Activity:
Beginning with the line that contains "with Sauce and Mustard", return every line down to the last one in the material below, exactly and with no others.

━━━━

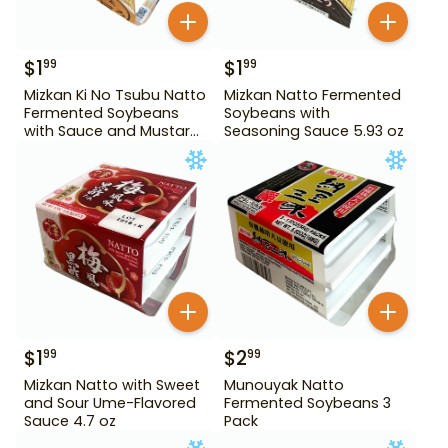
$
1
$
1
99
99
Mizkan Ki No Tsubu Natto
Mizkan Natto Fermented
Fermented Soybeans
Soybeans with
with Sauce and Mustard
Seasoning Sauce 5.93 oz
4.84 oz
$
1
$
2
99
99
Mizkan Natto with Sweet
Munouyak Natto
and Sour Ume-Flavored
Fermented Soybeans 3
Sauce 4.7 oz
Pack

━━━━

Answer box:
with Sauce and Mustard
Seasoning Sauce 5.93 oz
4.84 oz
$
1
$
2
99
99
Mizkan Natto with Sweet
Munouyak Natto
and Sour Ume-Flavored
Fermented Soybeans 3
Sauce 4.7 oz
Pack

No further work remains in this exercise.